## PROBLEM DESCRIPTION
Scanning the entries below, copy every line that contains the word "budowie".

## DATA IN THIS EXERCISE
#####
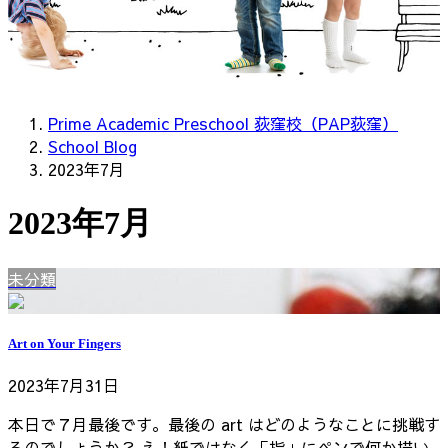
Prime Academic Preschool 荻窪校（PAP荻窪）
School Blog
2023年7月
2023年7月
未分類
Art on Your Fingers
2023年7月31日
本日で７月最後です。最後の art はどのようなことに挑戦す
るのでしょうか？ え！紙ではなく「指」にペンで何か描い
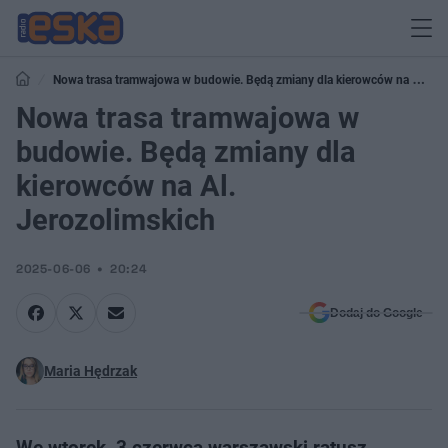
Nowa trasa tramwajowa w budowie. Będą zmiany dla kierowców na Al.
Jerozolimskich
Nowa trasa tramwajowa w
budowie. Będą zmiany dla
kierowców na Al.
Jerozolimskich
2025-06-06
20:24
Dodaj do Google
Maria Hędrzak
We wtorek, 3 czerwca warszawski ratusz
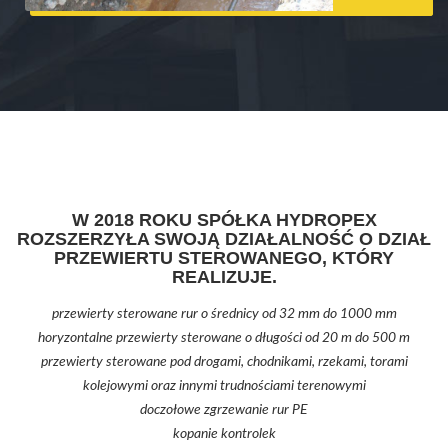
W 2018 ROKU SPÓŁKA HYDROPEX
ROZSZERZYŁA SWOJĄ DZIAŁALNOŚĆ O DZIAŁ
PRZEWIERTU STEROWANEGO, KTÓRY
REALIZUJE.
przewierty sterowane rur o średnicy od 32 mm do 1000 mm
horyzontalne przewierty sterowane o długości od 20 m do 500 m
przewierty sterowane pod drogami, chodnikami, rzekami, torami
kolejowymi oraz innymi trudnościami terenowymi
doczołowe zgrzewanie rur PE
kopanie kontrolek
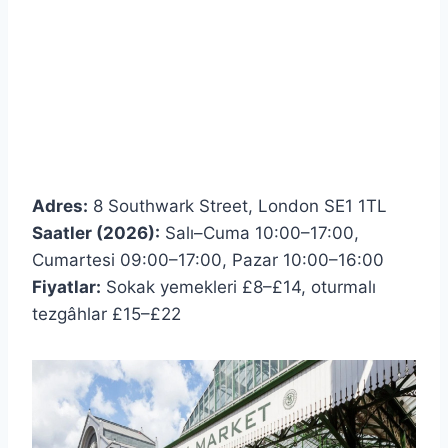
Adres:
8 Southwark Street, London SE1 1TL
Saatler (2026):
Salı–Cuma 10:00–17:00,
Cumartesi 09:00–17:00, Pazar 10:00–16:00
Fiyatlar:
Sokak yemekleri £8–£14, oturmalı
tezgâhlar £15–£22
#####
## FINISHED TASK
Nowa trasa tramwajowa w budowie. Będą zmiany dla kierowców na Al.
budowie. Będą zmiany dla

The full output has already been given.